Hôpital d’Orsay
A la reconquête des libertés de mon corps
Samedi 3 février
Une nuit entamée tôt, vers 21 :00, avec deux gros trous de 1 heure ou plus vers minuit et 4h30, et me voilà réveillé à 6 :58 par l’envie d’aller aux toilettes. Le lit motorisé m’aide à me lever : le plus dur est de basculer la jambe droite en-dehors du lit, mais finalement, ca se passe bien.
Je reviens dans mon lit et me rendort un peu.
8 :00 : Je suis bien réveillé. Mon fauteuil est en face de mon lit, mais ce n’est pas bonne place : il faut le déplacer près du lit. Est-ce que je vais y parvenir ? Je vais essayer. J’enfile mon déambulateur de compétition et je vais au fauteuil. Aucune roue n’est bloquée et c’est un jeu d’enfant de le déplacer au bon endroit.
Je m‘y installe et je commence la lecture des SMS, des messages pro, des messages personnels.
8 :45 : Le petit déjeuner arrive. Thé + pain + miel.
9 :15 : Le médecin passe, un grand jeune homme noir. Il confirme l’indication de me laisser sortir demain dimanche donnée par son collègue hier matin. Je croyais vraiment avoir compris hier matin qu’il me laisserait sortir aujourd’hui samedi, mais l’infirmière semble sûre d’elle. Ca sera donc demain dimanche.
10 :00 : Je décide de faire le tour du noyau central du bâtiment avec le déambulateur. Je suis bien plus efficace qu’hier. J’aurais pu le faire d’une seule traite si nous n’avions pas tapé la discute avec une patiente en chaise roulante. Motarde comme moi, mais avec une particularité rarissime : elle ne ressent jamais la douleur ! Ainsi sa double fracture du tibia et du péroné qui ne lui a jamais fait mal.
De retour dans mon fauteuil, je relève le compteur : 126 « pas ».
10 :30 : le kiné fait sa tournée. Il m’accompagne avec les béquilles. Ca n’a rien à voir avec hier : je vole littéralement au-dessus du sol : c’est beau !. Je m’entraine dans les 4 marches d’escalier entre les bâtiments, tout seul, montée et descente. Du coup, le kiné repart avec le déambulateur : cet instrument n’est déjà plus de mon niveau.
11 :00 : la salle de bain est libre à présent. Tout à l’heure, j’ai proposé à l’aide-soignante de prendre ma douche tout seul et de l’appeler au secours si nécessaire. Bien entendu, il me faut la chaise en plastique pour laver les jambes. Je prends tout mon temps : c’est bon.
13 :10 : Je viens de déjeuner, et je sens qu’une petite sieste serait la bienvenue … Je me réveille 1 grosse heure plus tard. Ma camarade d’infortune qui ne sent pas la douleur, motarde aussi, vient me faire un brin de causette au saut du lit. Une vraie louloute de banlieue.

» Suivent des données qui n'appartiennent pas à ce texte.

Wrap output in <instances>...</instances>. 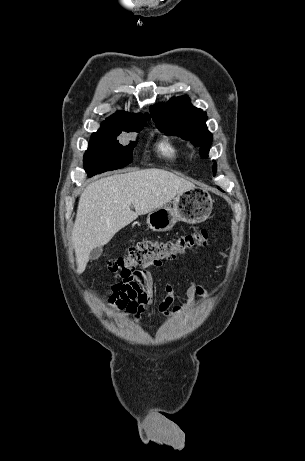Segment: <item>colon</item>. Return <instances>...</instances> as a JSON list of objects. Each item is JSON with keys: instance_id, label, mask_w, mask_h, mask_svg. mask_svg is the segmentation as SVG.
I'll return each mask as SVG.
<instances>
[{"instance_id": "colon-1", "label": "colon", "mask_w": 305, "mask_h": 461, "mask_svg": "<svg viewBox=\"0 0 305 461\" xmlns=\"http://www.w3.org/2000/svg\"><path fill=\"white\" fill-rule=\"evenodd\" d=\"M208 239L206 230H196L175 239L141 241L132 245L126 255L108 261L107 269L120 279H128L148 265H157L203 247Z\"/></svg>"}]
</instances>
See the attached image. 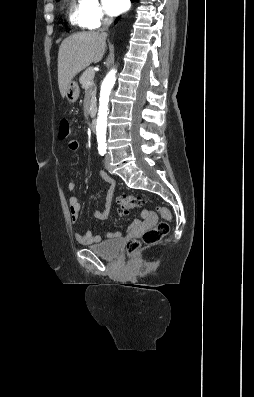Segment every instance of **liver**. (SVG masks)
I'll use <instances>...</instances> for the list:
<instances>
[{
    "mask_svg": "<svg viewBox=\"0 0 254 397\" xmlns=\"http://www.w3.org/2000/svg\"><path fill=\"white\" fill-rule=\"evenodd\" d=\"M105 51V39L95 31L73 34L62 41L58 52V85L62 97L70 81L90 64L101 61Z\"/></svg>",
    "mask_w": 254,
    "mask_h": 397,
    "instance_id": "liver-1",
    "label": "liver"
}]
</instances>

15 :00 : Mon compagnon de chambre reçoit sa femme, qui ne cesse de causer. Elle raconte que René et Marcelle (j’invente …) ont passé toute la journée de samedi dernier à « profiter des soldes chez Decathlon, du matin jusqu’au soir. Ils ont acheté 3 magnifiques manteaux de ski, super-chaud-là tu sais. Des doudounes. A moitié-prix ! »
« Mais ils ne font pas de sport …» lui marmonne le mari affaibli
« Ben non. C’est curieux quand même … Mais tu te souviens que chez eux, y’a des tas de linge sale partout. Il parait qu’ils ne lavent pas le linge ; ils en changent ».
16 :30 : Véronique me rend visite. Je lui montre toute l’étendue de mon autonomie en allant jusqu’au lobby entre les deux bâtiments. Là se trouve un fauteuil, libre : ca tombe à pic. Elle restera 1 petite heure.
20 :30 : Extinction des feux. Le temps se passe de petite sieste en petite promenade et petite lecture dans ce petit périmètre.
Dimanche 4 février
7 :28 : Réveil pour la 4° fois depuis 1 :30. Je me lève. J’aurais quand même dormi plus de 8 heures (11 -3=8 … ca doit être ca). Doucement. Pipi aux toilettes, puis fauteuil, dans le noir qui s’attarde.
J’ai mal partout. L’infirmière passe à 8 :00 et s’étonne de voir que je n’ai pas absorbé mes 3 cachets hier soir, mais juste un Doliprane 500. « Laissez le Contramal de côté si vous voulez, mais prenez quand même le Doliprane ; c’est que ca fait mal une cassure ».
Ah … Bon alors, je comprends mieux.
Je me découvre des douleurs partout, là (les côtes hautes à droite) et là (les côtes basses à gauche).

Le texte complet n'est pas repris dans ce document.